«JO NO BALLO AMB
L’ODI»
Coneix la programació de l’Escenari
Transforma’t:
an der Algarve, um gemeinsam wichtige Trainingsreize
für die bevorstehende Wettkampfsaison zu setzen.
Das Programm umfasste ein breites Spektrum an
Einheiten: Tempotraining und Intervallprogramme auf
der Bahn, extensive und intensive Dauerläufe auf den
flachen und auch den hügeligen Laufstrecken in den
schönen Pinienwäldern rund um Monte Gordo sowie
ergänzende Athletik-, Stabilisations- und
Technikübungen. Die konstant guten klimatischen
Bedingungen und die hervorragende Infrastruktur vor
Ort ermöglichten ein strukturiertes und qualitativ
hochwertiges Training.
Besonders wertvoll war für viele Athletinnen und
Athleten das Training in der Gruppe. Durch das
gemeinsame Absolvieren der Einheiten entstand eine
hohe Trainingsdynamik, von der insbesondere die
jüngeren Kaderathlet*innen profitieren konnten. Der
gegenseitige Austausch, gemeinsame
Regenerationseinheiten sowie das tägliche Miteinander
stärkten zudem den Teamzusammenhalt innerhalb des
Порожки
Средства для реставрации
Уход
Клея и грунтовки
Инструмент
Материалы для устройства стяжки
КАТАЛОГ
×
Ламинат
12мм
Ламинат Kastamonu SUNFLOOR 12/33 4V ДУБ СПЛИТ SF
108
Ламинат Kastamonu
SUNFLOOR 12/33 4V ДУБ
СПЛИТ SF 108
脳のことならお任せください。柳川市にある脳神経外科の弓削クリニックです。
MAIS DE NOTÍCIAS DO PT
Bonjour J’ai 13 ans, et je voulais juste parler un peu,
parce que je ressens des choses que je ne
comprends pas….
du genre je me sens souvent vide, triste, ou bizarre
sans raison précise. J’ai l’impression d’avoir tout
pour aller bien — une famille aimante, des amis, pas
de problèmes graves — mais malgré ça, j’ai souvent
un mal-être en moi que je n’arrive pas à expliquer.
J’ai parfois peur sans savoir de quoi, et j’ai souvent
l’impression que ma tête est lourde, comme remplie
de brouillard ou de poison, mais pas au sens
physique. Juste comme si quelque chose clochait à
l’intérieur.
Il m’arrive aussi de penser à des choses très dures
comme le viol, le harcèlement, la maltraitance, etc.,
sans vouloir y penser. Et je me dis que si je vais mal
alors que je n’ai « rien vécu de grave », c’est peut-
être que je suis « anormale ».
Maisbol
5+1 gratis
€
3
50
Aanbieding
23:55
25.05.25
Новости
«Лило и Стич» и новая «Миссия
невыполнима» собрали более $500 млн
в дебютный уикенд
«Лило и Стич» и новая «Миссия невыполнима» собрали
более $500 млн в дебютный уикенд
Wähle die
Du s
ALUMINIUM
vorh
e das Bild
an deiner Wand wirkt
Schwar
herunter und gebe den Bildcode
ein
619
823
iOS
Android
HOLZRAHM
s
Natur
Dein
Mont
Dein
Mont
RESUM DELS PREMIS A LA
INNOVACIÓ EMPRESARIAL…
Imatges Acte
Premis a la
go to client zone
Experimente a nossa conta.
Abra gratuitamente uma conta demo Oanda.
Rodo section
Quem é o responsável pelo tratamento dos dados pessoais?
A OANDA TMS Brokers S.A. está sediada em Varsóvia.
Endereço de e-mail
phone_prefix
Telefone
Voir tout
+-------+
What this task involves:
Everything from the line with "A OANDA TMS" to the end of the listing, and only that, is to be set down exactly, line by line.

Response box:
A OANDA TMS Brokers S.A. está sediada em Varsóvia.
Endereço de e-mail
phone_prefix
Telefone
Voir tout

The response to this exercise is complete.